I am practicing on extracting data from Reddit. I have tried to obtain the 20 most relevant communities that contain the word "sport". There are hundreds of them, but my API request gave me back not even 20 of them. Do you know why?
Here is the code:
parameters = {'query': 'sport', "limit":20, 'sort':'relevance'}
res = requests.get("https://oauth.reddit.com//api/search_reddit_names", headers=headers, params=parameters)
res.json()
output:
{'names': ['sports',
'sportsbook',
'sportsarefun',
'sportsbetting',
'SportsFR',
'sportscards',
'SportsPorn',
'SportingCP',
'Sports_Women']}
As seen in the Reddit API Docs,
GET /api/search_reddit_names
- List subreddit names that begin with a query string.
This difference between "begins with" and "contains" is probably the cause of your problem.
From a quick glance at the API, I haven't found a suitable function for your needs.
EDIT:
you could use a different API, specifically for search.
import requests
# Set the URL endpoint for the API request
url = "https://www.reddit.com/subreddits/search.json"
# Set the parameters for the API request
search_param = "sport"
params = {
"q": search_param, # Search query
"limit": 100, # Maximum number of results to retrieve
"type": "sr" # Limit search to subreddits
}
# Send the API request
response = requests.get(url, params=params)
# Check if the request was successful (status code 200)
if response.status_code == 200:
# Extract the JSON data from the response
data = response.json()
# Extract the list of subreddits from the JSON data
subreddits = [item["data"]["display_name"] for item in data["data"]["children"]]

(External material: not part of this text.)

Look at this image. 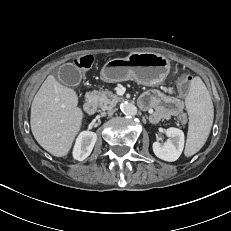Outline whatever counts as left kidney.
<instances>
[{"label": "left kidney", "mask_w": 231, "mask_h": 231, "mask_svg": "<svg viewBox=\"0 0 231 231\" xmlns=\"http://www.w3.org/2000/svg\"><path fill=\"white\" fill-rule=\"evenodd\" d=\"M166 136L169 139L164 144L158 141L153 143V152L158 158L173 162L180 157L183 151L185 142L184 132L178 128L169 127L166 129Z\"/></svg>", "instance_id": "5707ae66"}]
</instances>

# Print the list of subreddits
print(f"Subreddits containing '{search_param}':")
for subreddit in subreddits:
print(subreddit)
else:
print("An error occurred while retrieving the data. Status code:", response.status_code)
That outputs:
Subreddits containing 'sport':
sport
soccer
sports
BroncoSport
AskReddit
nba
sportsbetting
formula1
baseball
leagueoflegends
sportsbook
teenagers
Dualsport
sportvids
SportWagon
nfl
CFB
OriginSport
sportsarefun
hockey
granturismo
weightlifting
football
unpopularopinion
MMA
GranTurismoSport
...
As you can see, many don't contain 'sport', so you're gonna have to filter some more.
E.g., in the for subreddit in subreddits
:
if search_param in subreddit:
or in the loop comprehension beforehand.